Anyway, let’s not get ahead of ourselves…so Pascow dies and later
appears to Louis in a dream, guiding him outside into the woods and explicitly
telling him never to go beyond the
Pet Sematary and into the Micmac Burial Ground. Since Louis had no idea it
existed at this point and likely wouldn’t have known about it at all if Pascow
hadn’t told him about it, this scene kind of shoots itself in the foot. Bonus
points because Pascow comes off more like a character from a Return of the
Living Dead movie than anything actually scary. How are we supposed to take
this seriously?
It's like a Muppet version of Dawn of the Dead. Shaun of the Dead looked less silly. |
The next day is apparently Thanksgiving, so Rachel and the daughter,
Ellie, go to Rachel’s parents’ house by themselves. Why doesn’t Louis go with
them? Because apparently he doesn’t get along with her parents…sounds like a
shitty Thanksgiving, then. Instead he just gets a dead cat:
Jud, being a stand-up guy, decides to take him out to the old burial
ground where, apparently, dead things buried there can come back to life. They
bury the cat. Louis talks to Jud about it and it’s only NOW that Jud decides to
let Louis in on a little secret. Apparently as a kid, Jud buried his dead dog
at the burial ground, and it came back as a horrific blood-stained monster:
He got ketchup all over him! |
So let me get this straight. He knew this whole time what horrible
things that burial ground could do, didn’t tell Louis any of it, and still took
him up there anyway? What kind of sick sadist is this guy? I guess his
explanation is that he didn’t want the daughter, Ellie, to be without her cat,
but what kind of reasoning is that? He would rather her have a horrific
abomination of nature that would scare the living bejeesus out of her? I mean,
holy shit, how much less sense can you make?

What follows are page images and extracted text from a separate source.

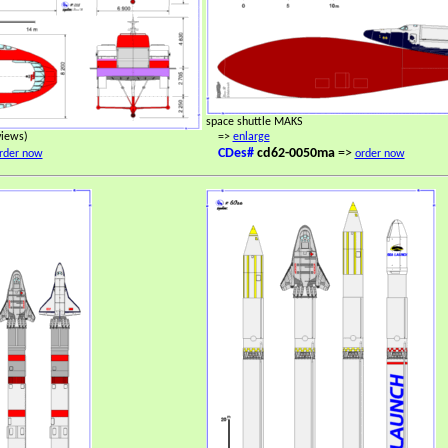
space shuttle MAKS
views)
=>
enlarge
CDes#
cd62-0050ma
=>
rder now
order now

Well, I guess if you count the fact that the daughter comes home and
doesn’t notice that the cat is now a horrific abomination of nature, Jud’s lies
and deceptions aren’t so bad. How can she not tell there’s something wrong? She
even says the cat smells bad! How does the mother not notice? It’s one thing
for the cat to stink a little after running around outside. But this is
supposed to be like, corpse rot of death.
Wouldn’t that be, I dunno, A LITTLE BIT NOTICEABLE after a while?
I guess it’s understandable though, since that random grumpy caretaker
lady kills herself shortly after. Why? Well, to incite Rachel to tell Louis
about her sick, demented sister who died when she was a kid. That’s right. The
caretaker’s only point in life was to serve as the catalyst for a horrible
flashback scene. I guess I can’t blame her for killing herself then. I mean,
wouldn’t you? Take a look at this shit:
What is that? It looks like
Beetlejuice if he was run through a concentration camp. I remember this
storyline from the book – it was integrated into the story a lot better there.
Here it’s shoehorned in very awkwardly in the wake of a random death scene.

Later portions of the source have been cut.